Ein langwieriger Prozess, der stockt: Bis dato haben von den in Frage kommenden 58 Benannten Stellen erst vier die Rezertifizierung bestanden, eine davon im vom Brexit bedrohten Vereinigten Königreich.
„Die Neubenennung und Notifizierung verläuft nach wie vor schleppend. Für die Erfüllung der MDR-Anforderungen müssen dringend mehr Benannte Stellen mit ausreichenden personellen Ressourcen für alle Medizinprodukte-Klassen zur Verfügung stehen“, fordert Möll. Engpässe drohen vor allem bei künftig höher klassifizierten Produkten wie Software und arzneimittelähnlichen Medizinprodukten (Risikogruppe I) oder bei wiederverwendbaren chirurgischen Instrumenten (Risikogruppe Ir). Für diese Produkte gelten, anders als für andere Risikogruppen, keine Übergangsfristen. Sie müssen ab dem 26. Mai 2020 durch die rezertifizierten Benannten Stellen zugelassen werden.
Leitlinien gefordert
Die im MPAnpG-EU vorgesehene Regelung, den beiden Bundesoberbehörden – dem Bundesinstitut für Arzneimittelsicherheit und dem Paul-Ehrlich-Institut – bei der Marktüberwachung von Medizinprodukten eigene Vollstreckungsbefugnisse zu geben, ist aus BVMed-Sicht nachvollziehbar, muss aber noch auf ihre Praktikabilität geprüft werden.

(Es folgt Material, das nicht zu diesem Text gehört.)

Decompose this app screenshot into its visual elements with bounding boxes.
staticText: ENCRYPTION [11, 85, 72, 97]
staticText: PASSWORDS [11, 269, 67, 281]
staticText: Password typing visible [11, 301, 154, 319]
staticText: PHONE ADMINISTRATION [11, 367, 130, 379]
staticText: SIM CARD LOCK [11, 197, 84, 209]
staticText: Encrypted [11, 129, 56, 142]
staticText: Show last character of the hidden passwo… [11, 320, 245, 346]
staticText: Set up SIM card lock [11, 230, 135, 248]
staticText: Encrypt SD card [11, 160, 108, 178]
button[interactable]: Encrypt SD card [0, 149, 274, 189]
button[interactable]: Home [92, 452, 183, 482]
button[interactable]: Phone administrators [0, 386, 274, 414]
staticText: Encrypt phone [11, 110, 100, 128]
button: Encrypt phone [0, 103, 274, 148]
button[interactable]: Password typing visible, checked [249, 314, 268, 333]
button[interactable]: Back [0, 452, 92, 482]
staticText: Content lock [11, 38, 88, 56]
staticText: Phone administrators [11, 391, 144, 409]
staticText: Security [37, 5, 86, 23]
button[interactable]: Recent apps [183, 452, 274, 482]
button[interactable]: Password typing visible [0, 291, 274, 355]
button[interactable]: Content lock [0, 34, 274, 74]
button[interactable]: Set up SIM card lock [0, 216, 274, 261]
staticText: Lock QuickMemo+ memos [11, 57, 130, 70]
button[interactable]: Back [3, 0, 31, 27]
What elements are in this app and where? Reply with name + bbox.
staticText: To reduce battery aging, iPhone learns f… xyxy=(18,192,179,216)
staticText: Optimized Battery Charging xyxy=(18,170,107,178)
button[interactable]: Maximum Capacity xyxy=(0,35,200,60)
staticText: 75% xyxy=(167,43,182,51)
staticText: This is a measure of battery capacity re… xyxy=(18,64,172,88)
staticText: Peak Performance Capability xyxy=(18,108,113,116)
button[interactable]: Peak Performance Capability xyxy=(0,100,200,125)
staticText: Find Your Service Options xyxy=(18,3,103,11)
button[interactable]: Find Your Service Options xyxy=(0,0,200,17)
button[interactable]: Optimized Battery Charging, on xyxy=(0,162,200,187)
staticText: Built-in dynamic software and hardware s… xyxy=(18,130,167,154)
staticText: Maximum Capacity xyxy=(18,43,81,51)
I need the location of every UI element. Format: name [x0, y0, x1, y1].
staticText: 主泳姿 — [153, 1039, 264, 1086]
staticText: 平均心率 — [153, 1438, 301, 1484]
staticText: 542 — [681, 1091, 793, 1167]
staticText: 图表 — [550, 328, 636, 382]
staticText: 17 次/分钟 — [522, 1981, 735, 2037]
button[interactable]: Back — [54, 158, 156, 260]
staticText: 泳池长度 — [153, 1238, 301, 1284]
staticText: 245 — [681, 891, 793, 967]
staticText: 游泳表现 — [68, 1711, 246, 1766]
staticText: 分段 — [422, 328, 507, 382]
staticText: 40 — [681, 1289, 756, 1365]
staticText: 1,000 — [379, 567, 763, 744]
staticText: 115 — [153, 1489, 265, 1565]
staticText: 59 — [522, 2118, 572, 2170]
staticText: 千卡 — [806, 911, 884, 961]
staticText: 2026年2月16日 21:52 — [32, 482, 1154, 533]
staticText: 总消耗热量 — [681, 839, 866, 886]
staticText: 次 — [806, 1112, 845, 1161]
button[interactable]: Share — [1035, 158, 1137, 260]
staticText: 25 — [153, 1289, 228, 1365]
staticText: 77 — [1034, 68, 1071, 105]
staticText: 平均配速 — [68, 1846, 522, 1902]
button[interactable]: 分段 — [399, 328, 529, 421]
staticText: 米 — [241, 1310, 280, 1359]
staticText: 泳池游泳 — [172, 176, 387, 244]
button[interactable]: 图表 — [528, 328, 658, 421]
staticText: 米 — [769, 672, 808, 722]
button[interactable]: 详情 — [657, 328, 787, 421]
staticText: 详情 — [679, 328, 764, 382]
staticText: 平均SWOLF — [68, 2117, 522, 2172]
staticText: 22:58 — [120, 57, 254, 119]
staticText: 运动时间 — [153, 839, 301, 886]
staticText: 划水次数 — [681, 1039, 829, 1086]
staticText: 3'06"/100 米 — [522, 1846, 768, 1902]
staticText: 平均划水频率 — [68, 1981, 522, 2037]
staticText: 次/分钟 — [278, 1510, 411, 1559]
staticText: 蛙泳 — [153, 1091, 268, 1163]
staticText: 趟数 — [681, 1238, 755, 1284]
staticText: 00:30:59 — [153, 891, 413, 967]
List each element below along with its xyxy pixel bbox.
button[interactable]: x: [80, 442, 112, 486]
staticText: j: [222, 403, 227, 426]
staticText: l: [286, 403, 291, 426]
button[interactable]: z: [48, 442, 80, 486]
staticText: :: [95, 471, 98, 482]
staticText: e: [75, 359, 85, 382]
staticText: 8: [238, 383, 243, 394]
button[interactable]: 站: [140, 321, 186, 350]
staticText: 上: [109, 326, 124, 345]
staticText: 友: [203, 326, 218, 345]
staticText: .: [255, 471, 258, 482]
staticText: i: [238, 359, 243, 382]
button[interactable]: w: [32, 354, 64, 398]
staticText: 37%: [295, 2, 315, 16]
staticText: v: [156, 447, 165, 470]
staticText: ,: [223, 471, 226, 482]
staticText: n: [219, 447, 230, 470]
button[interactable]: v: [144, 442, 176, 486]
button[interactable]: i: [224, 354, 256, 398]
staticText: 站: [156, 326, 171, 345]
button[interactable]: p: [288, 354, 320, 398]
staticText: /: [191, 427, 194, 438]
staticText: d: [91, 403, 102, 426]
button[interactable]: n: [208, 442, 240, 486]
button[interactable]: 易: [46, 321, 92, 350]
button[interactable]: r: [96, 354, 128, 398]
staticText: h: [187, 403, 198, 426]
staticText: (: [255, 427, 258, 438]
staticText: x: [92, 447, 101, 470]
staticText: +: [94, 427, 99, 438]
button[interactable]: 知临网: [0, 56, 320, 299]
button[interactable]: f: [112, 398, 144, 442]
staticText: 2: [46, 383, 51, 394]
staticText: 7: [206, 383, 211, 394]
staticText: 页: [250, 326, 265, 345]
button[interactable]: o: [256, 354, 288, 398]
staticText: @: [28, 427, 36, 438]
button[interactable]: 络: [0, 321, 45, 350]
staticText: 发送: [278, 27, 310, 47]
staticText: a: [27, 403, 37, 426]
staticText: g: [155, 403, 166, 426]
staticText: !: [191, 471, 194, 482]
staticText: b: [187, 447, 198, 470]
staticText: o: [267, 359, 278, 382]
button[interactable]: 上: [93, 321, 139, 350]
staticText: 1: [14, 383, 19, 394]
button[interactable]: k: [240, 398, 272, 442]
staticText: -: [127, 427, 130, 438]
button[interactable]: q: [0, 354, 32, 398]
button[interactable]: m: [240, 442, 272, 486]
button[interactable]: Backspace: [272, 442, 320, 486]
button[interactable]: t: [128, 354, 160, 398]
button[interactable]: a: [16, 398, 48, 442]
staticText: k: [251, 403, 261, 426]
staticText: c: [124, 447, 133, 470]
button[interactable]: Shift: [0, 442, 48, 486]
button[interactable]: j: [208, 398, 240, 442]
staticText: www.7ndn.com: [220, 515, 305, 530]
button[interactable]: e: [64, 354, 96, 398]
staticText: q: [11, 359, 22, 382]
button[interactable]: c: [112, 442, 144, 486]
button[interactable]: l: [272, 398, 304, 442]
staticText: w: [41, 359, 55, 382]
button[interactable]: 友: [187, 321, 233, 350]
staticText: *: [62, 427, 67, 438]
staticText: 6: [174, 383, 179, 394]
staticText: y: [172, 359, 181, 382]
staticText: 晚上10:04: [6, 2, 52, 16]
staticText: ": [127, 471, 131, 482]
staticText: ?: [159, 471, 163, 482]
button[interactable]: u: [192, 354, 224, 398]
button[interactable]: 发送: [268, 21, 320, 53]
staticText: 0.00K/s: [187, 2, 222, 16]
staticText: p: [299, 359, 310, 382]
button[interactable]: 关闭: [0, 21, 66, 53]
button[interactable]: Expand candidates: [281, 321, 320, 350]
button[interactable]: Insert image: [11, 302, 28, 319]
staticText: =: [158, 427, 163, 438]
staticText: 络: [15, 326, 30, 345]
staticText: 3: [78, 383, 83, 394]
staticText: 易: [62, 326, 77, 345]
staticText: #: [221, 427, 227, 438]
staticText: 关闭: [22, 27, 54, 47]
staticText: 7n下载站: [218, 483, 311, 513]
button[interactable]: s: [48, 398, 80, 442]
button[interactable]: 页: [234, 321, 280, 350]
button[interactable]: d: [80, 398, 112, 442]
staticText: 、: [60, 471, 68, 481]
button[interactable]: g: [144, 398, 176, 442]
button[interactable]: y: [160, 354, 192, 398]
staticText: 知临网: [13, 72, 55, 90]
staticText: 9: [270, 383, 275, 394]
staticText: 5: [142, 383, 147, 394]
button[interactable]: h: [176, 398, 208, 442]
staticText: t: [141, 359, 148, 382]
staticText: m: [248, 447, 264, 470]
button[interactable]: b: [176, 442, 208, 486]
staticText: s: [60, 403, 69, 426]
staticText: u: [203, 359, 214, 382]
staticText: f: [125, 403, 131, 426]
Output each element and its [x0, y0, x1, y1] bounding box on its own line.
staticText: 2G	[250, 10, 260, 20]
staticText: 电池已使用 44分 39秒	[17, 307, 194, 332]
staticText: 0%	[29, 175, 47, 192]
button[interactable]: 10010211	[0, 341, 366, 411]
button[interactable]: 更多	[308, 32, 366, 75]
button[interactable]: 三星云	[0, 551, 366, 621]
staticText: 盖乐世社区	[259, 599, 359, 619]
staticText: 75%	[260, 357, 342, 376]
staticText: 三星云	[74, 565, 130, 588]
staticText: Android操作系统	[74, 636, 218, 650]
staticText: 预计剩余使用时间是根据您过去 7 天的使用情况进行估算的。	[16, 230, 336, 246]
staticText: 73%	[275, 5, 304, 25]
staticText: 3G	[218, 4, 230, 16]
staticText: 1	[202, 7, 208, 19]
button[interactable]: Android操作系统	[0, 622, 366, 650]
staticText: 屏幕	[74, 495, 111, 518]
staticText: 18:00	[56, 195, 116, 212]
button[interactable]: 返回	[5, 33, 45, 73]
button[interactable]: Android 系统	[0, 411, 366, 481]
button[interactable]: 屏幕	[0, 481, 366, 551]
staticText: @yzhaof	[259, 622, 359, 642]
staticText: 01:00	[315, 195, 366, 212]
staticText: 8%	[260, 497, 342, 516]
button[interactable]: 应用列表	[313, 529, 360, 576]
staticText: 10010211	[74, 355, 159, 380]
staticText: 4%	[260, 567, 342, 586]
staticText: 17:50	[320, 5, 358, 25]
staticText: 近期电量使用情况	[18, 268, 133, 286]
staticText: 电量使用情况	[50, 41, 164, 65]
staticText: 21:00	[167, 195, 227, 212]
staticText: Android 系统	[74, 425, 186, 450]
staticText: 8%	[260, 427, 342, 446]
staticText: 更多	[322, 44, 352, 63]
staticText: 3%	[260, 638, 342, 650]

Der BVMed fordert außerdem Leitlinien und Positionspapiere für eine europaweit koordinierte Implementierung der Medizinprodukteverordnung. Die erforderlichen Expertengremien müssten schnellstmöglich etabliert werden und harmonisierte Normen und gemeinsame Spezifikationen unter der MDR erstellt werden.